**Task prompt:**
Below is a listing; repeat exactly the lines from the one containing "ндації і відгуки від IGoToWorld" to the one containing "Готелі України", both included.

--- Material to process ---

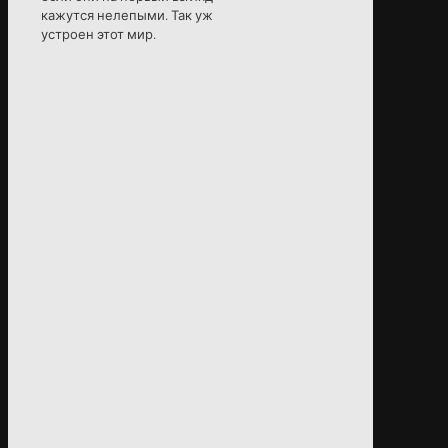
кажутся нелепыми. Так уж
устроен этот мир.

---
--- Material to process ---

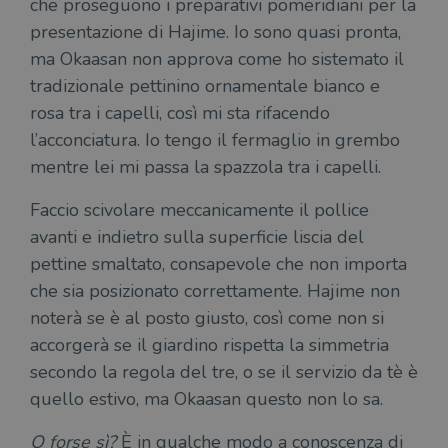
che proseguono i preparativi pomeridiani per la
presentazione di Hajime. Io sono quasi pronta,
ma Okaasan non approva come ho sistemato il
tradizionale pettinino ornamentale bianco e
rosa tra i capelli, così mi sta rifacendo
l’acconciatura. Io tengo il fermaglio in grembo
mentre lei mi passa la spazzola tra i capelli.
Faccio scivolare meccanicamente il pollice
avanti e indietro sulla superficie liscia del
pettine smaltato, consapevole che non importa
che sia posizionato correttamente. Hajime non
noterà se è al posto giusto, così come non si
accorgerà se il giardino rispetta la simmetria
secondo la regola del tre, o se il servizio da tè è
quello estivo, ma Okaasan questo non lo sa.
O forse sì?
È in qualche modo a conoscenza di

---
--- Material to process ---

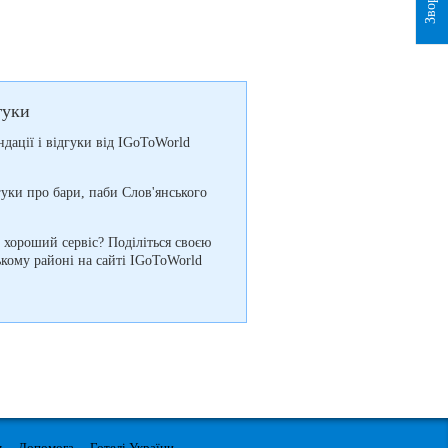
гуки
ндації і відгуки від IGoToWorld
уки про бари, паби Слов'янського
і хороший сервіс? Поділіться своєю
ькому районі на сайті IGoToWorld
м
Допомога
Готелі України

---

**Solution:**
ндації і відгуки від IGoToWorld
уки про бари, паби Слов'янського
і хороший сервіс? Поділіться своєю
ькому районі на сайті IGoToWorld
м
Допомога
Готелі України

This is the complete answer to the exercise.